We changed into swimsuits and took the metro to Barceloneta to hit up the beach. Turns out we didn't really need our swimsuits. As we passed a topless lady building a sandcastle, Laura declared sarcastically "You're welcome." The surprising thing to me was seeing just how casual public nudity is for Europeans. Next to where we had laid down, three topless girls took turns massaging each other and in front of us, Muscly Arms in a banana hammock and his blond topless girlfriend stood drinking beers and laughing. The water, in which I normally spend most of my time at the beach, was entirely too cold to swim. Guys walked around offering tattoos, which seemed strange, but as Laura pointed out, they wouldn't sell them if there wasn't a market for them. It was the complete opposite of the family-friendly Emerald Isle beach where I spend alot of my summers.

That night was the Championship League final between Manchester United and Barcelona. We went to dinner about the time the match started and as we left the restaurant the streets were still and eerily quiet. Assuming Man-U was winning, we walked to the city centre where the game was being played on a giant screen. There was still a large gathering in the square and looking up we noticed the game was down to stoppage time and Barca was up 2-0. Only when time had expired did the crowd erupt. From up on the Heineken building, fireworks exploded and hundreds of people trickled through the streets to join the party. We got celebratory gellato before returning to the hostel where we listened to every car honking and what sounded like cannons being shot off. There'd be a loud explosion and then the sound of glass and ceramics shattering. All of that continued late into the night. It was like a Franklin St. celebration in the middle of a medieval war.

On Thursday Laura and I went to the Museu Nacional D'art de Catalunya. It too was under construction, a prevalent theme to the city. We were disappointed to find that the Magic Fountain (foreground of picture), one of Barcelona's most iconic sites, does not operate during the day. At the entrance to the museum we were granted with fine Spanish guitar and our best view of the city. Inside, the art was impressive and inspired us to create words like "relaxative" (a stronger, more habit-forming chill pill) and "welfare eye" (the only way to describe the extent of my eye's laziness). We also found some nice gardens and the 1996 Olympics grounds.

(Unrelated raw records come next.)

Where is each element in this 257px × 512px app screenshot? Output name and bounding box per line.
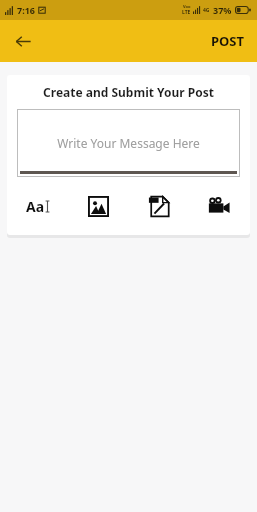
staticText: 7:16 (17, 4, 35, 16)
button[interactable]: Text formatting (23, 191, 53, 221)
staticText: Write Your Message Here (17, 135, 240, 151)
staticText: Aa (26, 197, 45, 216)
button[interactable]: Add GIF (144, 191, 174, 221)
staticText: 4G (203, 7, 210, 14)
staticText: POST (211, 32, 245, 50)
staticText: Voo (183, 4, 191, 9)
button[interactable]: Back (6, 24, 40, 58)
staticText: Create and Submit Your Post (17, 84, 240, 100)
button[interactable]: POST (203, 26, 253, 56)
staticText: LTE (182, 9, 191, 16)
button[interactable]: Add video (204, 191, 234, 221)
staticText: 37% (213, 4, 232, 16)
button[interactable]: Write Your Message Here (17, 109, 240, 177)
button[interactable]: Add image (83, 191, 113, 221)
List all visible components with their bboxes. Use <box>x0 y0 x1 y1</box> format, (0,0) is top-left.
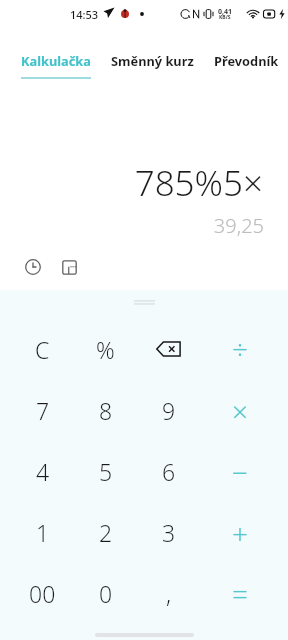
staticText: = <box>232 575 248 613</box>
staticText: 1 <box>36 517 50 548</box>
staticText: C <box>35 334 50 365</box>
staticText: 7 <box>36 395 50 426</box>
staticText: Převodník <box>214 52 279 69</box>
staticText: 0 <box>99 578 113 609</box>
button[interactable]: , <box>137 563 200 624</box>
staticText: × <box>232 392 248 430</box>
button[interactable]: 3 <box>137 502 200 563</box>
staticText: 0,41 <box>218 7 233 17</box>
button[interactable]: 0 <box>74 563 137 624</box>
staticText: 8 <box>99 395 113 426</box>
button[interactable]: + <box>200 502 279 563</box>
button[interactable]: 6 <box>137 441 200 502</box>
staticText: 785%5× <box>0 159 263 207</box>
button[interactable]: = <box>200 563 279 624</box>
staticText: 5 <box>99 456 113 487</box>
staticText: Směnný kurz <box>111 52 194 69</box>
other: Backspace <box>156 341 181 357</box>
button[interactable]: Převodník <box>214 28 279 90</box>
staticText: , <box>166 578 172 609</box>
staticText: KB/S <box>219 14 231 21</box>
button[interactable]: History <box>21 255 45 279</box>
button[interactable]: 5 <box>74 441 137 502</box>
button[interactable]: % <box>74 318 137 380</box>
button[interactable]: Kalkulačka <box>21 28 91 90</box>
button[interactable]: 1 <box>11 502 74 563</box>
staticText: 9 <box>162 395 176 426</box>
staticText: 4 <box>36 456 50 487</box>
button[interactable]: ÷ <box>200 318 279 380</box>
button[interactable]: C <box>11 318 74 380</box>
staticText: 6 <box>162 456 176 487</box>
button[interactable]: Layout <box>57 255 81 279</box>
button[interactable]: 8 <box>74 380 137 441</box>
staticText: 39,25 <box>0 212 264 239</box>
button[interactable]: 2 <box>74 502 137 563</box>
staticText: 14:53 <box>70 7 99 22</box>
button[interactable]: 4 <box>11 441 74 502</box>
staticText: % <box>96 334 115 365</box>
button[interactable]: 7 <box>11 380 74 441</box>
button[interactable]: × <box>200 380 279 441</box>
staticText: − <box>232 453 248 491</box>
staticText: 00 <box>29 578 56 609</box>
button[interactable]: 9 <box>137 380 200 441</box>
button[interactable]: − <box>200 441 279 502</box>
button[interactable]: 00 <box>11 563 74 624</box>
staticText: 3 <box>162 517 176 548</box>
staticText: ÷ <box>232 330 248 368</box>
staticText: 2 <box>99 517 113 548</box>
button[interactable]: Backspace <box>137 318 200 380</box>
button[interactable]: Směnný kurz <box>111 28 194 90</box>
staticText: + <box>232 514 248 552</box>
staticText: Kalkulačka <box>21 52 91 69</box>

That night was the amazing and exhausting Primavera Sound music festival, which I will detail fully in the next entry. The next morning, after a couple hour's rest, Laura and I said our goodbyes and I looked for my airline to check in. I asked an employee where Monarch's check-in was and she asked if I was going to Manchester. I said "yes" and she replied "HAHA! You lost!" That may be true, but it wasn't in vain. I think Manchester learned a little something from Barcelona. Since I got back on Friday, it's been unusually warm and sunny.